*** Opening The records ***

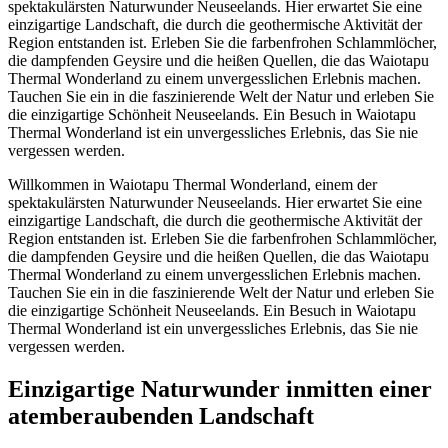
spektakulärsten Naturwunder Neuseelands. Hier erwartet Sie eine
einzigartige Landschaft, die durch die geothermische Aktivität der
Region entstanden ist. Erleben Sie die farbenfrohen Schlammlöcher,
die dampfenden Geysire und die heißen Quellen, die das Waiotapu
Thermal Wonderland zu einem unvergesslichen Erlebnis machen.
Tauchen Sie ein in die faszinierende Welt der Natur und erleben Sie
die einzigartige Schönheit Neuseelands. Ein Besuch in Waiotapu
Thermal Wonderland ist ein unvergessliches Erlebnis, das Sie nie
vergessen werden.
Willkommen in Waiotapu Thermal Wonderland, einem der
spektakulärsten Naturwunder Neuseelands. Hier erwartet Sie eine
einzigartige Landschaft, die durch die geothermische Aktivität der
Region entstanden ist. Erleben Sie die farbenfrohen Schlammlöcher,
die dampfenden Geysire und die heißen Quellen, die das Waiotapu
Thermal Wonderland zu einem unvergesslichen Erlebnis machen.
Tauchen Sie ein in die faszinierende Welt der Natur und erleben Sie
die einzigartige Schönheit Neuseelands. Ein Besuch in Waiotapu
Thermal Wonderland ist ein unvergessliches Erlebnis, das Sie nie
vergessen werden.
Einzigartige Naturwunder inmitten einer
atemberaubenden Landschaft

*** Closing The records ***

#### [Your instructions]
Restate the whole listing above exactly, except for its images.

#### [Answer to this task]
spektakulärsten Naturwunder Neuseelands. Hier erwartet Sie eine
einzigartige Landschaft, die durch die geothermische Aktivität der
Region entstanden ist. Erleben Sie die farbenfrohen Schlammlöcher,
die dampfenden Geysire und die heißen Quellen, die das Waiotapu
Thermal Wonderland zu einem unvergesslichen Erlebnis machen.
Tauchen Sie ein in die faszinierende Welt der Natur und erleben Sie
die einzigartige Schönheit Neuseelands. Ein Besuch in Waiotapu
Thermal Wonderland ist ein unvergessliches Erlebnis, das Sie nie
vergessen werden.
Willkommen in Waiotapu Thermal Wonderland, einem der
spektakulärsten Naturwunder Neuseelands. Hier erwartet Sie eine
einzigartige Landschaft, die durch die geothermische Aktivität der
Region entstanden ist. Erleben Sie die farbenfrohen Schlammlöcher,
die dampfenden Geysire und die heißen Quellen, die das Waiotapu
Thermal Wonderland zu einem unvergesslichen Erlebnis machen.
Tauchen Sie ein in die faszinierende Welt der Natur und erleben Sie
die einzigartige Schönheit Neuseelands. Ein Besuch in Waiotapu
Thermal Wonderland ist ein unvergessliches Erlebnis, das Sie nie
vergessen werden.
Einzigartige Naturwunder inmitten einer
atemberaubenden Landschaft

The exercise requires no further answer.